- PROVIDED MATERIAL:
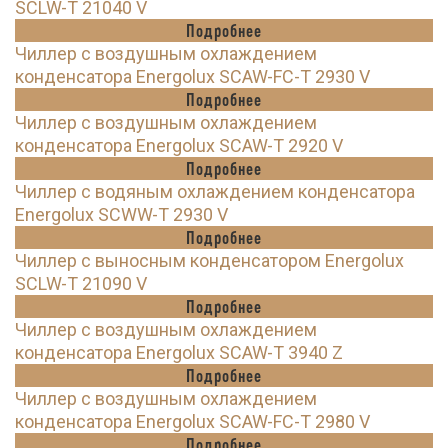
SCLW-T 21040 V
Подробнее
Чиллер с воздушным охлаждением
конденсатора Energolux SCAW-FC-T 2930 V
Подробнее
Чиллер с воздушным охлаждением
конденсатора Energolux SCAW-T 2920 V
Подробнее
Чиллер с водяным охлаждением конденсатора
Energolux SCWW-T 2930 V
Подробнее
Чиллер с выносным конденсатором Energolux
SCLW-T 21090 V
Подробнее
Чиллер с воздушным охлаждением
конденсатора Energolux SCAW-T 3940 Z
Подробнее
Чиллер с воздушным охлаждением
конденсатора Energolux SCAW-FC-T 2980 V
Подробнее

- WHAT YOU NEED TO DO:
Scan the material above and copy every line that holds the string "SCAW".

- RESULT OF THE TASK:
конденсатора Energolux SCAW-FC-T 2930 V
конденсатора Energolux SCAW-T 2920 V
конденсатора Energolux SCAW-T 3940 Z
конденсатора Energolux SCAW-FC-T 2980 V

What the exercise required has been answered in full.